Los niños empezaron a contar precipitadamente los acontecimientos, impulsados por querer hablar más rápido de lo que sus pequeñas mentes les dejaban, y Lucía consiguió desconectar durante media hora de los problemas que la acechaban. Mientras los escuchaba, empezó a llenarles la bañera y una vez los metió dentro, se dirigió a la cocina para empezar a preparar la cena. El móvil hizo que desviara su camino hacia su habitación.

—¿Dígame? —preguntó, pese a sabía que era la abogada de Miguel.

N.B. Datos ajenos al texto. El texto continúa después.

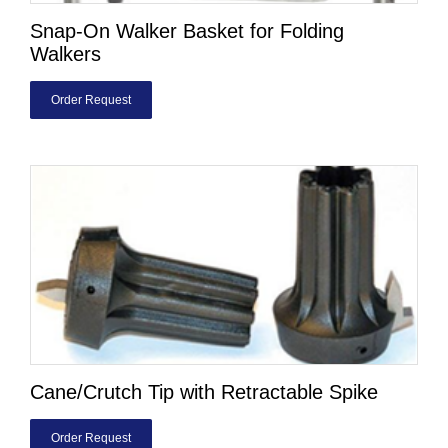
Snap-On Walker Basket for Folding
Walkers
Order Request
Cane/Crutch Tip with Retractable Spike
Order Request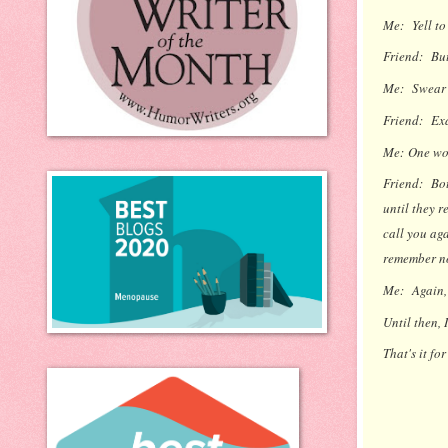
Me:
Yell to
Friend:
But
Me:
Swear a
Friend:
Exa
Me:
One wo
Friend:
Bott
until they r
call you aga
remember no
Me:
Again,
Until then, 
That's it fo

—Señorita Martínez, hola, ¿cómo está?

—Bien ¿y usted? —preguntó Lucía solo por educación.

—Muy bien, ¿cómo está su padre? Me ha dicho Miguel que está en Valencia.

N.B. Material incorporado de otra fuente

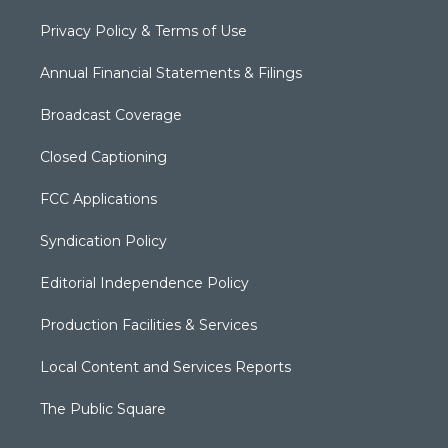
Privacy Policy & Terms of Use
Annual Financial Statements & Filings
Broadcast Coverage
Closed Captioning
FCC Applications
Syndication Policy
Editorial Independence Policy
Production Facilities & Services
Local Content and Services Reports
The Public Square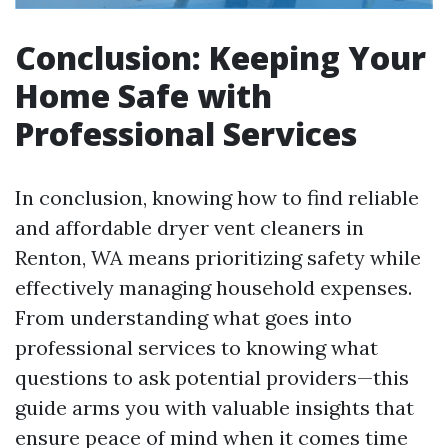
Conclusion: Keeping Your
Home Safe with
Professional Services
In conclusion, knowing how to find reliable
and affordable dryer vent cleaners in
Renton, WA means prioritizing safety while
effectively managing household expenses.
From understanding what goes into
professional services to knowing what
questions to ask potential providers—this
guide arms you with valuable insights that
ensure peace of mind when it comes time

—Sí, lo han trasladado esta mañana. —Lucía sabía que solo preguntaba para entrar en calor y estaba demasiado cansada como para hablar con una mujer a la que empezaba a detestar. —¿Quería algo más aparte de interesarse por mí y mi familia?

—Ejem, sí. La llamaba porque me ha dicho Miguel que se niega a empezar a cumplir ya con el convenio. Solo quería que supiera que usted ha firmado unas condiciones y que desde el momento en que se firman, las partes han de empezar a cumplirlas. Otra cosa es que el convenio tenga validez jurídica desde el momento en que pase por el juez, pero usted ya debe...

—Esperaré a que me lo diga mi abogada. —la interrumpió Lucía, cada vez más molesta por la llamada y a punto de llorar.

—Lucía, debe...

—Buenas noches, letrada. —se despidió Lucía.

Permaneció con el móvil en la mano creyente de que la abogada volvería a llamarla. Su mano temblaba porque sabía que su comportamiento no había sido el adecuado pero ¿acaso no tenía derecho a actuar de aquella forma? Ella era la víctima, y estaba a punto de perderlo todo por los errores de su ex marido. No era justo que encima de que él había provocado el divorcio, pudiera quedarse con la custodia compartida, y con la mitad del piso. No, no era nada justo.

Una hora después, los mellizos ya habían cenado y descansaban en el sofá viendo Simbad cuando volvió a sonar el móvil de su madre. Cada vez que Lucía lo escuchaba, corría hasta él esperanzada de que fuera su ángel quien la llamaba, pero esta vez tampoco hubo suerte. Sara López había sido informada por la abogada de Miguel y la llamaba para, muy a su pesar, decirle que debía empezar a cumplir el convenio.

—Ojala fuera de otra manera. —dijo Sara.

—Ya. Ojala.

—Lo siento, Lucía. De verdad.

—Lo sé. No te preocupes por mí, saldré adelante.

—Solo es un piso. Piensa que las cosas materiales vienen y van. Puedes rehacer tu vida y empezar de cero con otra persona.

Lucía se quedó callada recordando las veces que Ángel le había hablado acerca de comprar un piso grande para su vida en común. Ahora añoraba esas palabras que creyó ya estaban olvidadas.

—Buenas noches, Sara. —fue lo único que pudo decir.

Colgó el teléfono, comprobó que los mellizos se habían quedado dormidos en el sofá y corrió hasta su cama para romper a llorar por todo lo que había estado conteniendo las últimas semanas. Había tratado de ser fuerte respecto a lo ocurrido a su padre, había intentado disimular con sus hijos siempre que todo iba bien, aceptaba la indiferencia de Ángel porque se la había ganado a pulso, pero necesitaba llorar y desahogarse. Demasiadas lágrimas contenidas, demasiadas fuerzas sacadas de donde no había.